En 2024, les industriels vont prendre au sérieux la cryptographie post-quantique, estime VDC

[EDITION ABONNES] Alors que l’organisme NIST s’apprête à publier officiellement plusieurs standards pour les algorithmes de chiffrement post-quantique, VDC estime que 2024 restera comme l’année où les équipementiers, les fournisseurs de services cloud, les développeurs Web et autres parties intéressées auront pris au sérieux la question de la cryptographie post-quantique et auront commencé à adapter leurs offres en conséquence. Une prévision émise par VDC parmi les thèmes et tendances émergents qui contribueront à façonner les marchés du matériel et des logiciels en 2024 (lire nos articles ici et ici).

L’analyste rappelle que l’algorithme de chiffrement RSA est au cœur de l’infrastructure à clé publique (PKI) actuelle, utilisée pour sécuriser tout type de communications, les données et les transactions financières sur Internet et ailleurs. L'algorithme asymétrique RSA utilise une paire de clés de chiffrement – de longueur de 2 048 bits chacune dans les implémentations courantes – dont l'une est rendue publique et l'autre est gardée secrète.

Sans entrer dans des détails mathématiques, l'algorithme RSA inclut grosso modo la multiplication de deux très grands nombres premiers, et sa sécurité repose sur l'extrême difficulté d'inverser ce processus, c'est-à-dire de factoriser le produit résultant pour retrouver les deux nombres premiers d'origine. Si un attaquant avait la possibilité de réaliser ce tour de force, il pourrait alors calculer la clé RSA privée pour une clé publique donnée. Avec cette clé privée, l'attaquant aurait alors la capacité de "décoder" les données chiffrées avec la clé publique correspondante, voire de chiffrer les données de telle sorte qu'un destinataire croie à tort à l'identité de l'entité qui les a chiffrées.

Le processus de factorisation des nombres RSA est toutefois irréalisable avec la technologie informatique binaire conventionnelle, rappelle VDC, tout du moins dans un avenir prévisible. Les mathématiciens et les informaticiens savent néanmoins qu'un ordinateur quantique suffisamment puissant pourrait potentiellement briser ce chiffrement en utilisant l’algorithme de Shor pour factoriser le produit de deux nombres premiers.

Le nombre de qubits gérables par les ordinateurs quantiques ont certes connu une croissance régulière, mais ce nombre est encore inférieur à celui envisagé pour pouvoir craquer le chiffrement RSA 2048 bits dans un délai raisonnable. Néanmoins, tous ceux qui se sont penchés sur la question savent qu'à terme, une telle attaque finira par se produire. D’où l’impulsion actuelle pour mettre en œuvre des algorithmes de chiffrement qui sont intrinsèquement résistants à l’informatique quantique, des travaux qui entrent dans le domaine dit de la cryptographie post-quantique (PQC).

VDC en veut pour preuve les efforts dans ce domaine mené depuis 2016 par le National Institute of Standards and Technology (NIST), une agence gouvernementale américaine qui fait référence dans le domaine de la gestion des risques de cybersécurité, pour standardiser un ou plusieurs algorithmes de chiffrement post-quantique.
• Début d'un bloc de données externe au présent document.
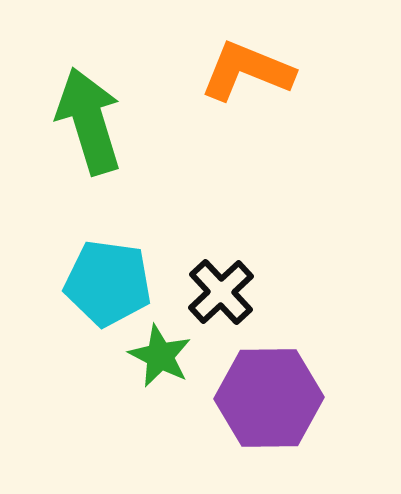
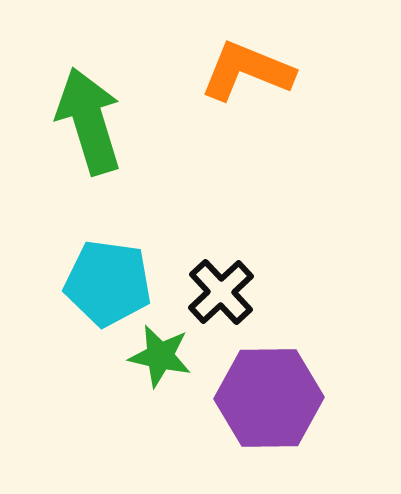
green star: rotated 14 degrees counterclockwise
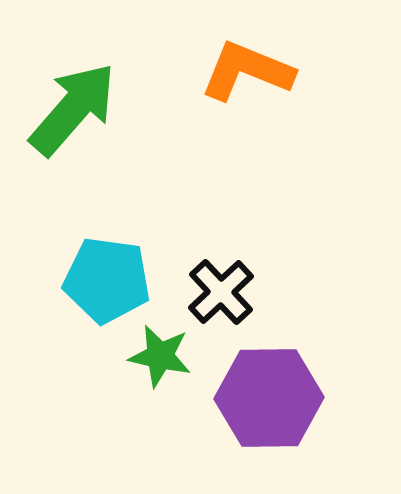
green arrow: moved 16 px left, 12 px up; rotated 58 degrees clockwise
cyan pentagon: moved 1 px left, 3 px up
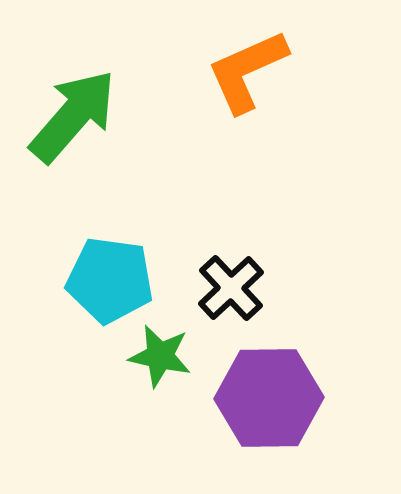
orange L-shape: rotated 46 degrees counterclockwise
green arrow: moved 7 px down
cyan pentagon: moved 3 px right
black cross: moved 10 px right, 4 px up
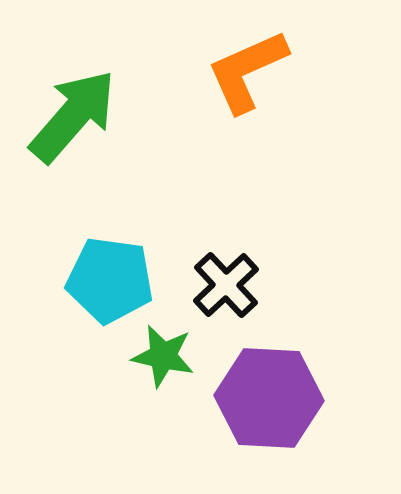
black cross: moved 5 px left, 3 px up
green star: moved 3 px right
purple hexagon: rotated 4 degrees clockwise
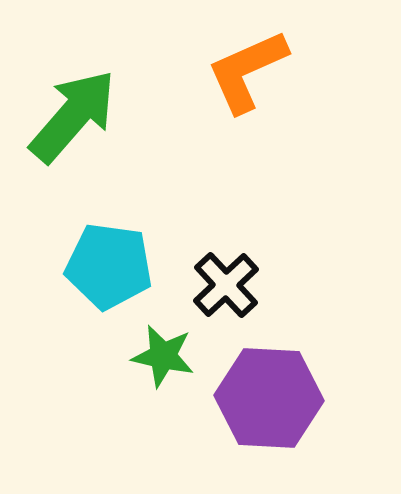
cyan pentagon: moved 1 px left, 14 px up
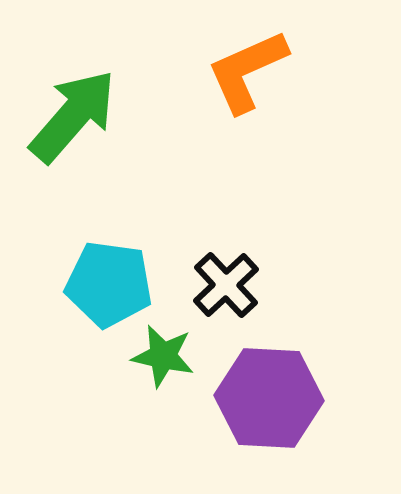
cyan pentagon: moved 18 px down
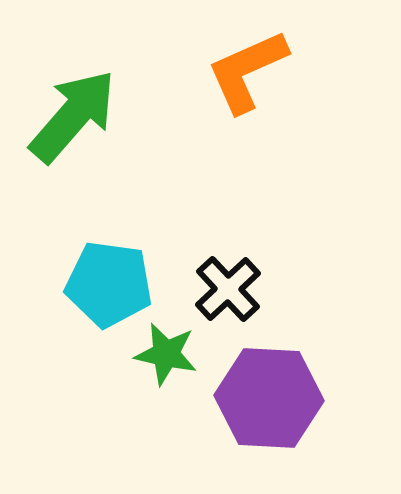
black cross: moved 2 px right, 4 px down
green star: moved 3 px right, 2 px up
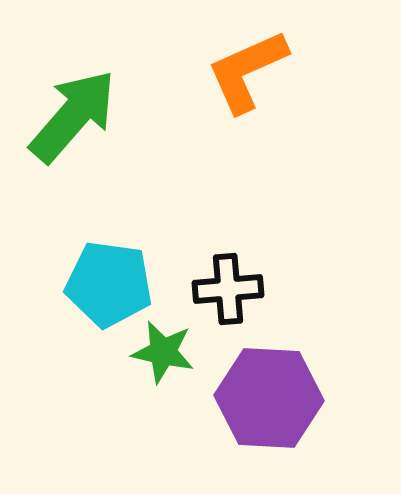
black cross: rotated 38 degrees clockwise
green star: moved 3 px left, 2 px up
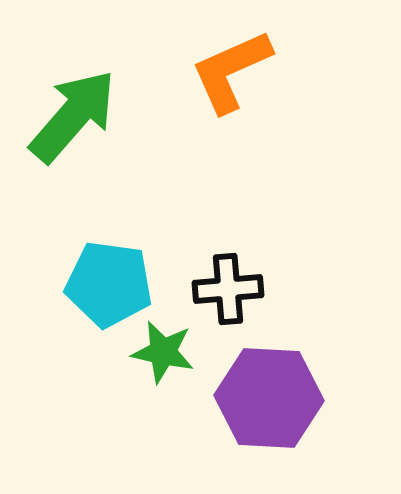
orange L-shape: moved 16 px left
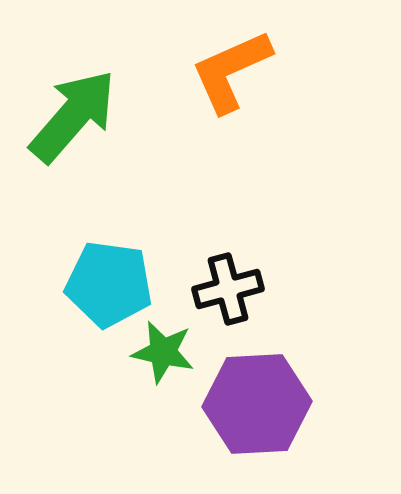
black cross: rotated 10 degrees counterclockwise
purple hexagon: moved 12 px left, 6 px down; rotated 6 degrees counterclockwise
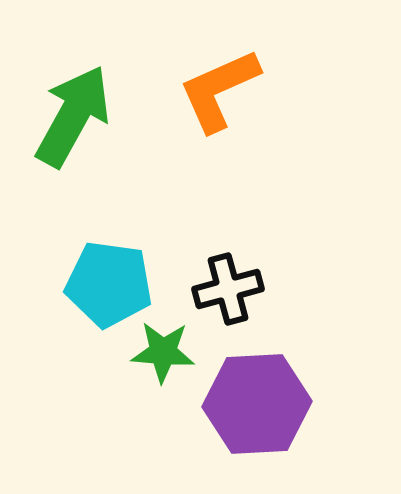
orange L-shape: moved 12 px left, 19 px down
green arrow: rotated 12 degrees counterclockwise
green star: rotated 8 degrees counterclockwise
Le NIST a réduit la liste de propositions à vingt-six candidats en 2021, puis à quatre finalistes en 2022, auxquels viendront s’ajouter quatre autres candidats potentiels supplémentaires.
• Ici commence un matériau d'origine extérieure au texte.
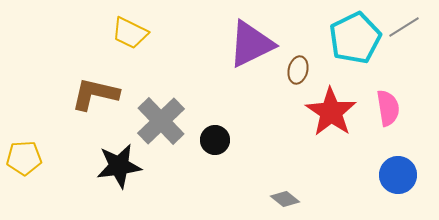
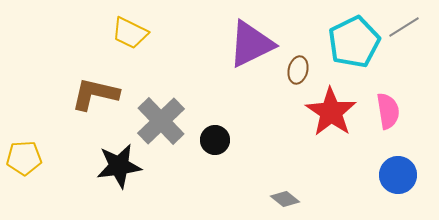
cyan pentagon: moved 1 px left, 4 px down
pink semicircle: moved 3 px down
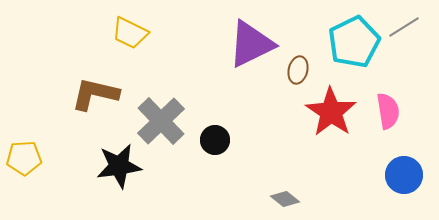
blue circle: moved 6 px right
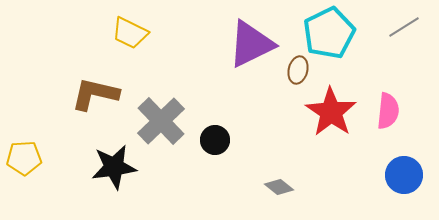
cyan pentagon: moved 25 px left, 9 px up
pink semicircle: rotated 15 degrees clockwise
black star: moved 5 px left, 1 px down
gray diamond: moved 6 px left, 12 px up
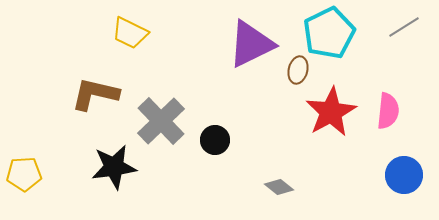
red star: rotated 9 degrees clockwise
yellow pentagon: moved 16 px down
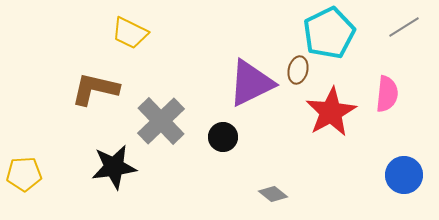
purple triangle: moved 39 px down
brown L-shape: moved 5 px up
pink semicircle: moved 1 px left, 17 px up
black circle: moved 8 px right, 3 px up
gray diamond: moved 6 px left, 7 px down
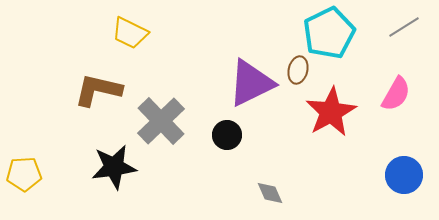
brown L-shape: moved 3 px right, 1 px down
pink semicircle: moved 9 px right; rotated 24 degrees clockwise
black circle: moved 4 px right, 2 px up
gray diamond: moved 3 px left, 1 px up; rotated 28 degrees clockwise
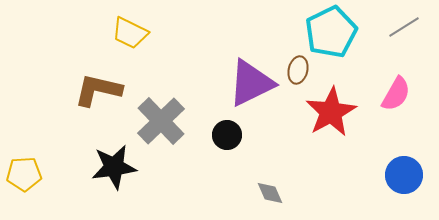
cyan pentagon: moved 2 px right, 1 px up
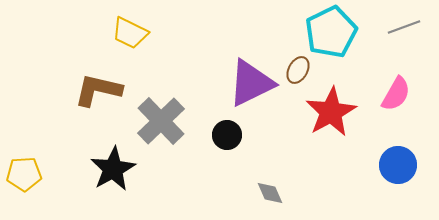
gray line: rotated 12 degrees clockwise
brown ellipse: rotated 16 degrees clockwise
black star: moved 1 px left, 2 px down; rotated 21 degrees counterclockwise
blue circle: moved 6 px left, 10 px up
L’organisme prévoit de normaliser un ou plusieurs de ces algorithmes en 2024, et VDC s’attend à ce que cet événement lance une vague d'activités nécessaires pour les mettre en service.

Mais si l’informatique quantique ne parvient pas à déchiffrer le RSA 2048 bits avant plusieurs années, pourquoi s’inquiéter dès aujourd’hui ? questionne la société d’études. Rien d’étonnant à cela car la transition du réseau vaste et complexe de cryptographie et d’infrastructure à clé publique RSA vers des solutions post-quantiques prendra des années.

Mais, et c’est peut-être plus préoccupant, des entités néfastes – notamment certains Etats et des groupes criminels organisés – récupèrent et stockent déjà de grandes quantités de données chiffrées, en attendant patiemment le jour où l'informatique quantique pourra craquer l’algorithme RSA. Jour où ils pourraient alors déchiffrer toutes ces données sensibles stockées, y compris des informations financières, des dossiers médicaux, des secrets gouvernementaux, etc. A suivre donc.